╭──

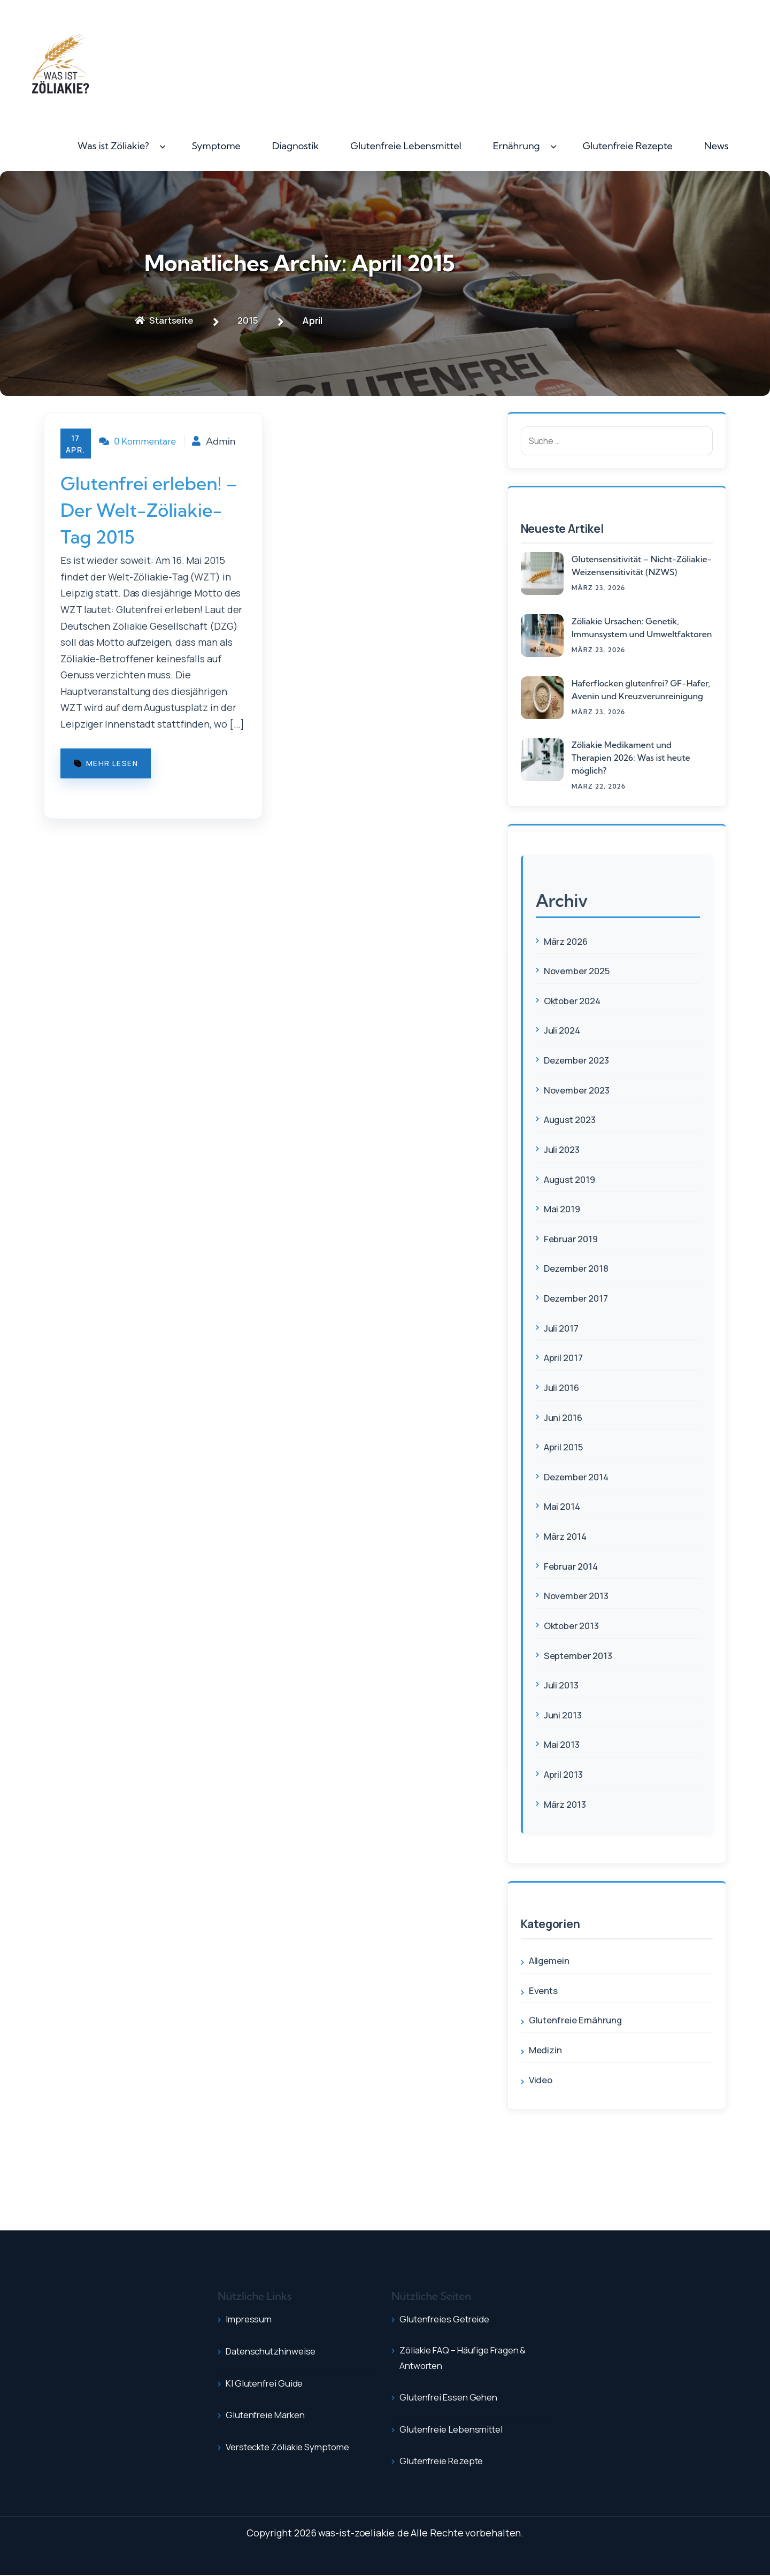 Image resolution: width=770 pixels, height=2576 pixels. What do you see at coordinates (565, 1416) in the screenshot?
I see `Juni 2016` at bounding box center [565, 1416].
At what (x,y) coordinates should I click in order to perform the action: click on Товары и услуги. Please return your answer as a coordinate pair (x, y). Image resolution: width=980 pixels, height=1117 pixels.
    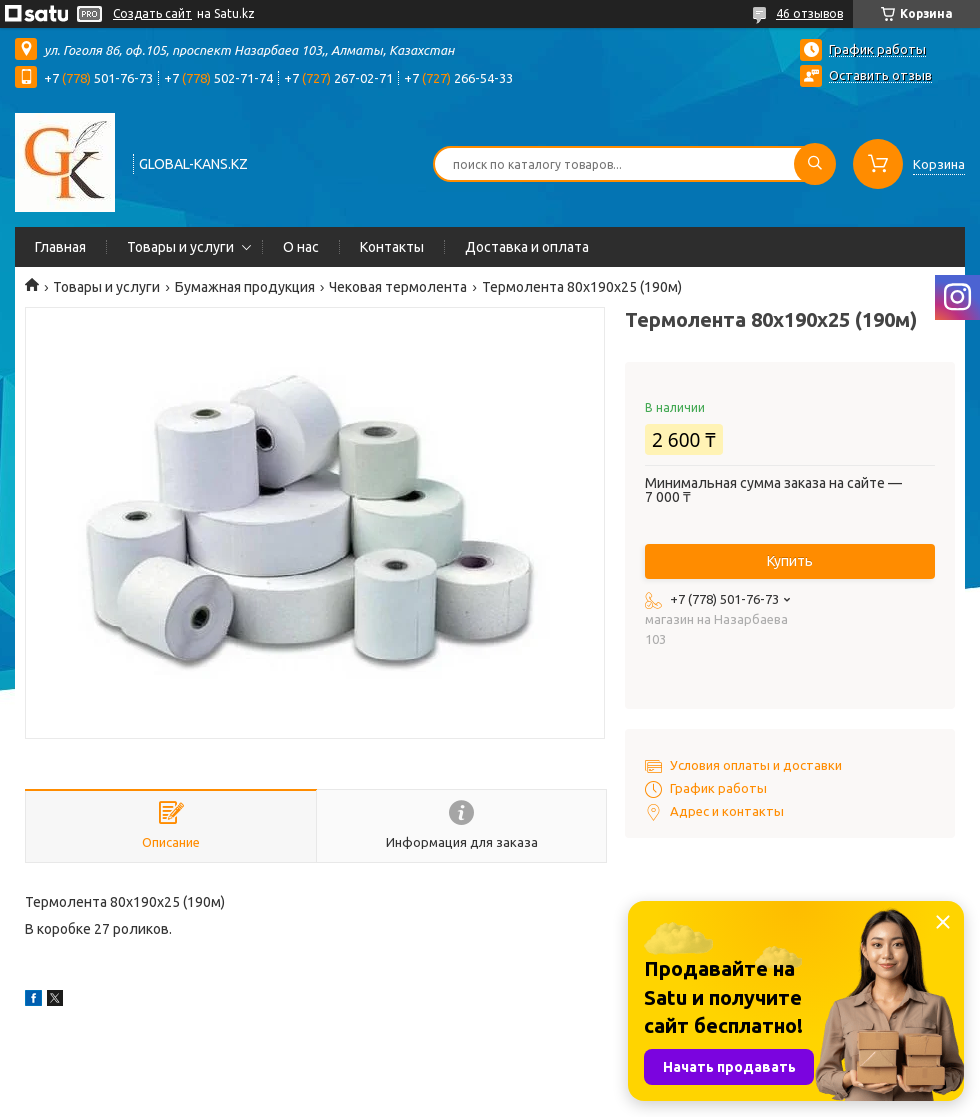
    Looking at the image, I should click on (180, 247).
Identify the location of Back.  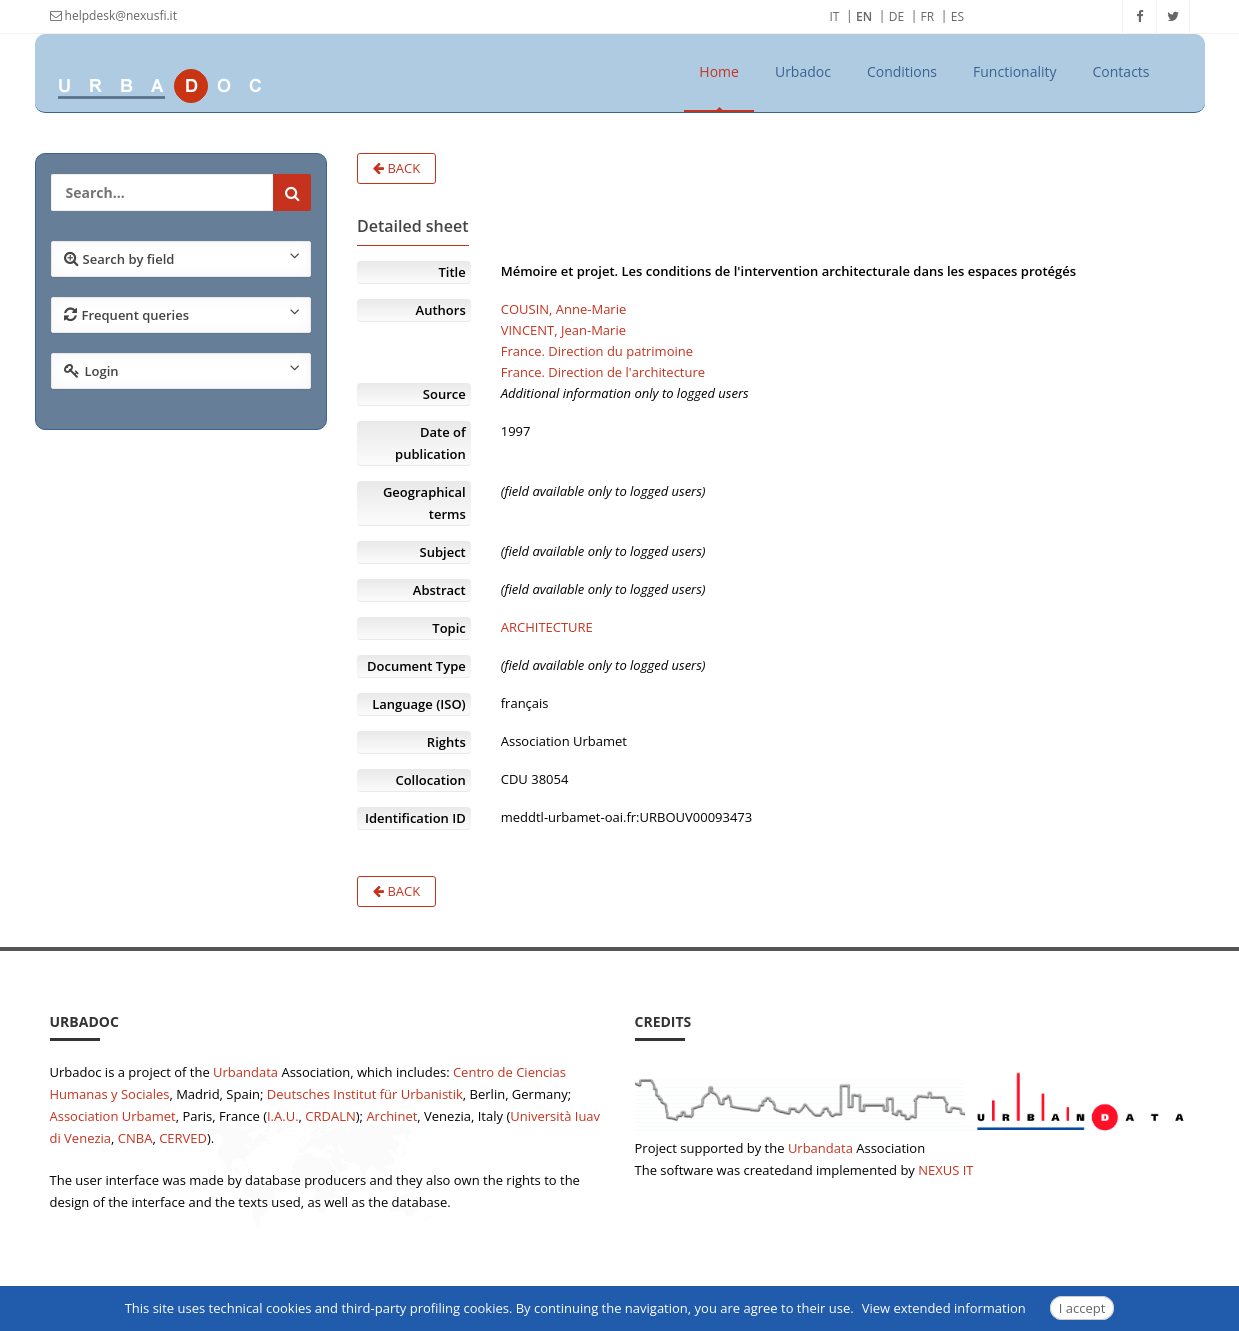
(396, 168).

╰──

Omit all pictures and write out, exactly, only the lines from the line containing "At what (x,y)" through the last line of the entries above.

At what (x,y) coordinates should I click in order to perform the action: click on Товары и услуги. Please return your answer as a coordinate pair (x, y). Image resolution: width=980 pixels, height=1117 pixels.
    Looking at the image, I should click on (180, 247).
Identify the location of Back.  
(396, 168).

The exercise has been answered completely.